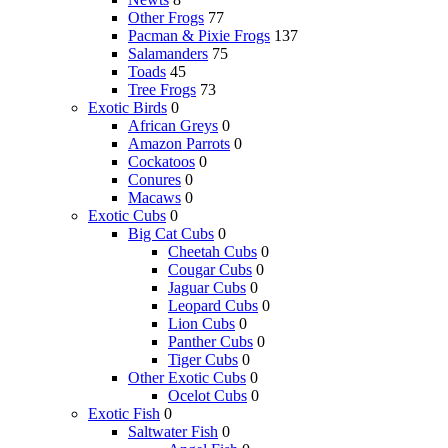
Other Frogs
77
Pacman & Pixie Frogs
137
Salamanders
75
Toads
45
Tree Frogs
73
Exotic Birds
0
African Greys
0
Amazon Parrots
0
Cockatoos
0
Conures
0
Macaws
0
Exotic Cubs
0
Big Cat Cubs
0
Cheetah Cubs
0
Cougar Cubs
0
Jaguar Cubs
0
Leopard Cubs
0
Lion Cubs
0
Panther Cubs
0
Tiger Cubs
0
Other Exotic Cubs
0
Ocelot Cubs
0
Exotic Fish
0
Saltwater Fish
0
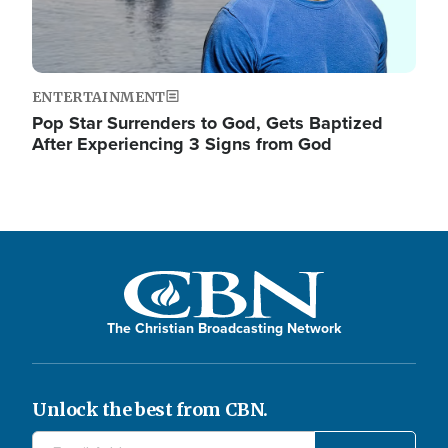
ENTERTAINMENT
Pop Star Surrenders to God, Gets Baptized
After Experiencing 3 Signs from God
The Christian Broadcasting Network
Unlock the best from CBN.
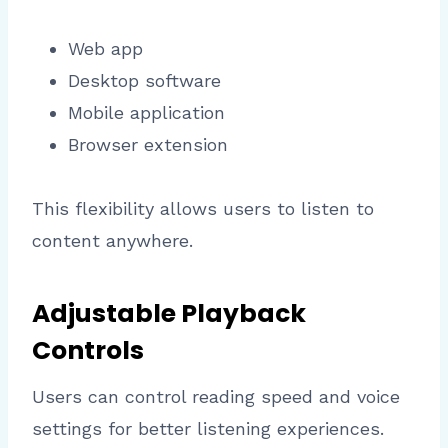
Web app
Desktop software
Mobile application
Browser extension
This flexibility allows users to listen to
content anywhere.
Adjustable Playback
Controls
Users can control reading speed and voice
settings for better listening experiences.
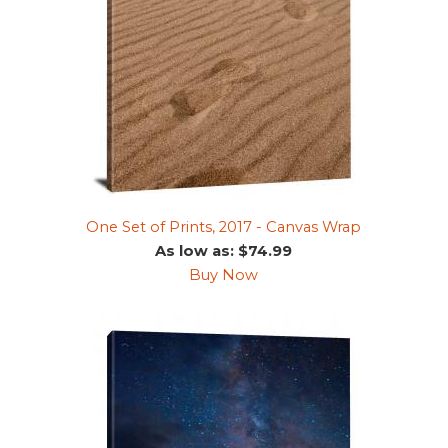
One Set of Prints, 2017 - Canvas Wrap
As low as: $74.99
Buy Now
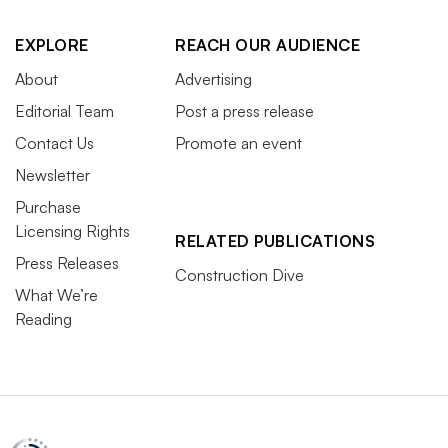
EXPLORE
REACH OUR AUDIENCE
About
Advertising
Editorial Team
Post a press release
Contact Us
Promote an event
Newsletter
Purchase
Licensing Rights
RELATED PUBLICATIONS
Press Releases
Construction Dive
What We’re
Reading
____________________
[WHAT IS EXPECTED]: Going through the entries above, show each line that contains "Cubs".

[TASK ANSWER]:
Exotic Cubs
Big Cat Cubs
Cheetah Cubs
Cougar Cubs
Jaguar Cubs
Leopard Cubs
Lion Cubs
Panther Cubs
Tiger Cubs
Other Exotic Cubs
Ocelot Cubs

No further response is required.